CNN BREAKING NEWS
Sam Waksal Gets Seven Years
Aired June 10, 2003 - 13:05 ET
THIS IS A RUSH TRANSCRIPT. THIS COPY MAY NOT BE IN ITS FINAL FORM AND MAY BE UPDATED.
MILES O'BRIEN, CNN ANCHOR: Let's go right now to New York City, where in a federal courtroom, Sam Waksal has been sentenced now. For details on all of this, we turn now to CNN's Chris Huntington who's been watching this for us in New York.
CHRIS HUNTINGTON, CNN CORRESPONDENT: Miles, good afternoon to you.
Well, Sam Waksal has just been sentenced to seven years and three months in federal prison. He'll have to pay a $3 million fine on top of that. And in addition, $1.26 million in restitution. This all stemming from insider trading. He pleaded guilty to six counts relating to the insider trading. Also bank fraud in there. And an additional two counts of avoiding taxes for some artwork.
All in all, this penalty and this jailtime comes in at the high end of the recommended sentencing guidelines for this crime of insider trading. It is far below the cumulative total of jail time and fines that Waksal could have faced. So if you add everything together, but that rarely if ever, happens. So the fact this is coming in just at the high end, Miles, is a signal that the prosecution, in a sense, prevailed with Judge William Pauley, in trying to make an example of Sam Waksal.

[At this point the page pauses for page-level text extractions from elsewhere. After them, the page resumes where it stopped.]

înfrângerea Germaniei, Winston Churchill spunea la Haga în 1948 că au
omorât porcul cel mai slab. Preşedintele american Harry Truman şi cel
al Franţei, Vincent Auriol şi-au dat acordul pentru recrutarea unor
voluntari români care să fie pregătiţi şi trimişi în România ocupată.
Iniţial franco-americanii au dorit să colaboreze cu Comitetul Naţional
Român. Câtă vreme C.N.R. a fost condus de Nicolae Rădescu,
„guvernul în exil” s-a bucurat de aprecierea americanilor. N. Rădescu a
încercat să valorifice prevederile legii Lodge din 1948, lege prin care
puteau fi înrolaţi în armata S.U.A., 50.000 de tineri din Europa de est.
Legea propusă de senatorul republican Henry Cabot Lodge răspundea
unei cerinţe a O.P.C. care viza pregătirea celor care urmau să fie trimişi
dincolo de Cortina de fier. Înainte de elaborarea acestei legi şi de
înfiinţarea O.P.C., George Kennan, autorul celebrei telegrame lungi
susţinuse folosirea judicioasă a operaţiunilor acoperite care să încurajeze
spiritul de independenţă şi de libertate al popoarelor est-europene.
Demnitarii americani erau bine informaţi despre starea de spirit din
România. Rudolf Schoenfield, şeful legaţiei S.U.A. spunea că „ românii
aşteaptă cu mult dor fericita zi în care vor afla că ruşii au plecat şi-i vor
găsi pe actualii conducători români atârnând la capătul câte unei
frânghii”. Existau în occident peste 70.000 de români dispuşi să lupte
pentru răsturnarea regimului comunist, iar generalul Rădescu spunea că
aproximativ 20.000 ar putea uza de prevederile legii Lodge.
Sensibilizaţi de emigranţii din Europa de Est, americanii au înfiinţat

One of the things prosecutors said in this hearing was they wanted to make it very clear you don't mess with the capital markets, and they want to show that anybody like Sam Waksal who gets off easy sends a message that the game is rigged.
So Sam Waksal, going to jail for more than seven years and pay about $4.25 million -- Miles.

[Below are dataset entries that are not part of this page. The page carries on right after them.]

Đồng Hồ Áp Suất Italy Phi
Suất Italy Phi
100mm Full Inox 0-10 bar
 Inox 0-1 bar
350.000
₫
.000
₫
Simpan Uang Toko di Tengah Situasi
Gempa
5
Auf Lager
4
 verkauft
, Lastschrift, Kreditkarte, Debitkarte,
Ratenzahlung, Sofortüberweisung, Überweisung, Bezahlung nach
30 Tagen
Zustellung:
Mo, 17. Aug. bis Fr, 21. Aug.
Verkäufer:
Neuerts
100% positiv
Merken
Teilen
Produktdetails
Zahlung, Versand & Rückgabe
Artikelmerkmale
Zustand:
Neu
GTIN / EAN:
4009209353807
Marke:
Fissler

O'BRIEN: All right, we're -- I assume Sam Waksal is still inside the courthouse, given the gaggle of reporters that is waiting out there.
O'BRIEN: We hope to hear from him soon. Do you think he'll say anything today? Have you got any guidance on that, Chris?
HUNTINGTON: It's pretty unlikely that he will say anything actually in court. You don't know. He made about a six-minute appeal to the judge in the hearing, apologizing to friends, families, employees of ImClone and cancer patients. Remember, this all stems from the fate of Erbitux, the cancer drug that ImClone is working on. And sort of in a bitter irony, that drug is actually showing up quite well in clinical trials, and now is going back to the FDA, the very application process that was kicked back that set off this whole insider trading mess.
So we are -- as the media is all staged out here, we're hopeful somebody will come and address us. Not clear if Waksal himself will. The
U.S. attorney's office tell us Waksal will be released this afternoon on his own recognizance to surrender at a latter date. He'll not be shackled, if you will, right now -- Miles.
O'BRIEN: Chris, probably worth pointing out, and probably should have done this at the beginning, why we're so interested in Sam Waksal and ImClone. It's no a story that would probably get nearly as much attention, were it not for Waksal's friends.
HUNTINGTON: We can sum it up in one word,and that's Martha. Sam Waksal's very close friend Martha Stewart, her whole case revolves around the fact that she sold her shares, according to the government, with knowledge that Waksal was selling, and that's the allegation at the heart of the government's charges against Martha Stewart, is that she was privy to nonpublic information in the form that the CEO of ImClone, her close friend Sam Waksal, was dumping out of her share. So that prompted her to sell, according to the government.
So yes, this has relations to Martha Stewart. It's also, Miles, seen as somewhat of a precedent-setting case. This sentence now will certainly be seen as a setting of the bar, if you will, for the undoubted future sentencings that will get a whole raft of corporate criminal cases that are due to come -- Enron, WorldCom, Adelphia Communications, those are much more serious corporate crimes.
So seven years here for Sam Waksal, that sends a serious message to anybody involved in the indictments with those other companies.
O'BRIEN: The bar's set very high. Chris Huntington, keep us posted as people trickle out of the courthouse in New York. Thank you very much.